Several investigators have examined the effects of acute and chronic administration of cytokines, with the largest number of studies examining the effects of administration of tumor necrosis factor- (TNF-). Buck and Chojkier (9) found that implantation of tumors producing large amounts of TNF- resulted in significant atrophy of the limb musculature. In contrast, in a study in which a transgenic animal overexpressed TNF- in the heart, only diaphragm function was altered, and limb muscle function remained normal (44). Other studies have examined the effect of exposure of isolated, individual muscles or isolated muscle cell lines to TNF- in vitro. In isolated muscles, acute exposure (over hours) to TNF- induces a significant reduction in specific muscle force without a loss in muscle mass or protein levels (54). In contrast, exposure of isolated muscle cells to more prolonged TNF- (over days) induces a significant reduction in both cell size and protein content (43).
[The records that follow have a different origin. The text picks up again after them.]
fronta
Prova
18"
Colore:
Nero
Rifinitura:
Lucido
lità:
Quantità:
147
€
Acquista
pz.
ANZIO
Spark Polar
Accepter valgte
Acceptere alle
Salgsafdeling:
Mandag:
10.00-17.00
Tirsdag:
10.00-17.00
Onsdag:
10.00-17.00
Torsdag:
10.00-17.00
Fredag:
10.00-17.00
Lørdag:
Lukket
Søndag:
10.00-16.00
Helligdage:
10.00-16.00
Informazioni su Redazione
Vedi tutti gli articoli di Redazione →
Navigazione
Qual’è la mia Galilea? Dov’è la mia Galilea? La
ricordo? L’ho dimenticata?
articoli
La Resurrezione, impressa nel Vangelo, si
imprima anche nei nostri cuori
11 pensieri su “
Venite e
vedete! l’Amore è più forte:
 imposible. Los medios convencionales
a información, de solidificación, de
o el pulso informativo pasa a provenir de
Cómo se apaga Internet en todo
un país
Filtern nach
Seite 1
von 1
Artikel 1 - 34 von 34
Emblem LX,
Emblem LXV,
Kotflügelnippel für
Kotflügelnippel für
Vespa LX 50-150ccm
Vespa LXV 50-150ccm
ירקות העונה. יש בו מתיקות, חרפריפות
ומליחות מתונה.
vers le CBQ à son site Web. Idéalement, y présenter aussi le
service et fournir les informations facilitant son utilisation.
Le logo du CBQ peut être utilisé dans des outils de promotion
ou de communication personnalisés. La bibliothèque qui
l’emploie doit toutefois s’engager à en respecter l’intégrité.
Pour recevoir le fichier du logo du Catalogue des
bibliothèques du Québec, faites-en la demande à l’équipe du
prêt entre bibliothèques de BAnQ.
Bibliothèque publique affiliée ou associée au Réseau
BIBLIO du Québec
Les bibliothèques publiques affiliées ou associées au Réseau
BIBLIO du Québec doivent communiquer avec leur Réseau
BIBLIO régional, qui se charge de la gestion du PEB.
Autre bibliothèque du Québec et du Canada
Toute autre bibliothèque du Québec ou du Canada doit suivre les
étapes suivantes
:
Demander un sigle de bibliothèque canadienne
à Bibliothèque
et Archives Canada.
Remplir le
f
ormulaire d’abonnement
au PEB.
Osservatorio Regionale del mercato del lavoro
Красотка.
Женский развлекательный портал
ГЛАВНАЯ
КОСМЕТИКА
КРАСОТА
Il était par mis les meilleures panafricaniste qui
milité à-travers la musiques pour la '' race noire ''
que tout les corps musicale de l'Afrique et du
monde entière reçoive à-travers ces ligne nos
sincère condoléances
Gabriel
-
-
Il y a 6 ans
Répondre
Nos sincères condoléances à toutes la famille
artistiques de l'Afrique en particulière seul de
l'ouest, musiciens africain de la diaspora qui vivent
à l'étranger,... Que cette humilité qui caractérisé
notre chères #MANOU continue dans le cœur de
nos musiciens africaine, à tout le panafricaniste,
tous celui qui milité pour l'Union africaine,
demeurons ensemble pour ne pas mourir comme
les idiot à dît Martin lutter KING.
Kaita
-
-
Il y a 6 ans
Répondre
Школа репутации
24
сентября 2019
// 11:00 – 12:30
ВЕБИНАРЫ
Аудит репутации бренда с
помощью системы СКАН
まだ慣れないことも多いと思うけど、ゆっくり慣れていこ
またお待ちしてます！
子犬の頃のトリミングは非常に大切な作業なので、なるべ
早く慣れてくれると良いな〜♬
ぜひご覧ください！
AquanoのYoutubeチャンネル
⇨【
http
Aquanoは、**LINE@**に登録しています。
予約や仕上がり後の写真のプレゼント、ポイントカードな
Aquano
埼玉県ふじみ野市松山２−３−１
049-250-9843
Further work has attempted to identify specific subcellular alterations within skeletal muscle that may contribute to overall reductions in contractile function and muscle protein content in response to inflammatory stimuli. The reductions in skeletal muscle-specific force generation that have been observed in animals models of acute inflammation could, in theory, be attributed to the following: 1) alterations in transmission of action potentials along the sarcolemmal membrane or t tubules, 2) alterations in sarcoplasmic reticulum function, 3) alterations in the calcium responsiveness of the contractile proteins per se, 4) alterations in cellular energetics such that optimal concentrations of ions and high-energy phosphate compounds cannot be maintained, and/or 5) due to disruption of cytoskeletal architecture or sarcolemmal membrane integrity. Evidence suggests that inflammation and/or systemic infections can result in alterations in most of these subcellular processes. Studies using isolated, permeabilized "skinned" single-muscle fibers have shown that endotoxin administration rapidly induces large reductions in the force-generating capacity of the contractile proteins in slow and fast fibers in both limb and respiratory muscles (10, 68). Some evidence suggests that inflammatory stress may also alter cellular calcium fluxes, with one study demonstrating an alteration in skeletal muscle ryanodine receptor function in an animal model of sepsis, and other work showing an increase in resting skeletal muscle cytosolic calcium concentrations in the cecal ligation-perforation model of sepsis (26, 46).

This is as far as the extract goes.